Structure of phenylbutazone and mofebutazone in the crystalline state and in solution.

The crystal structure of the keto form of phenylbutazone has been determined and compared with the molecular conformation of mofebutazone. The pronounced differences between these two structures are the conformation of the n-butyl side chain (which is extended and in trans conformation for mofebutazone, however, bent at the C gamma-position with hydrogen bonding of the gamma-hydrogen to the carbonyl C(3)--O(1) for phenylbutazone), and the in-plane conformation of the phenyl group with respect to the heterocyclic ring system in mofebutazone compared with two benzene rings at N(1) and N(2) which are almost perpendicular to the pyrazolidin-(3,5)-dione ring.
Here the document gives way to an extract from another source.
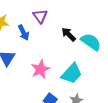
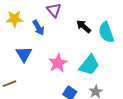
cyan semicircle: (91, 42) -> (106, 32), turned -140

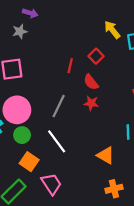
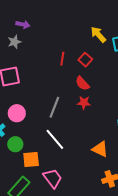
red line: (70, 66) -> (62, 59), moved
pink circle: (17, 110) -> (17, 113), size x0.7
green circle: (22, 135) -> (15, 144), moved
orange square: (29, 162) -> (31, 160), turned -36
Preliminary X-ray data reveal that the structures of the alkali enolates of both compounds are difficult to solve because the crystal quality is insufficient and highly disordered. However, the large unit cells are consistent with chelated structures of the alkali enolates with solvent. Sodium and potassium enolates of phenylbutazone in nonpolar solvents (e.g., benzene and cyclohexane) exist as inverse micelles comprised of 30-40 monomer units. In contrast, the salt appears to be essentially monomeric in 1,2-dimethoxyethane, and, in water for phenylbutazone, the critical micelle concentration (CMC) is greater than 0.30 M. Mofebutazone salts, however, reveal a CMC of 1.5 X 10(-3) M in water, where the basic unit of micellar aggregation seems to be the dimer. The micellar properties of phenylbutazone and mofebutazone enolates are strongly dependent on the nature of solvents, solvation of the enolate, and size of the cation. However, sodium and potassium enolates of mofebutazone in nonpolar solvents exist as small inverse micelles comprised of 8-10 monomer units only. However, in aqueous solution, weight average molecular weights of 13,100 +/- 500 were determined, with a radius of gyration of 12.85 +/- 0.55 A.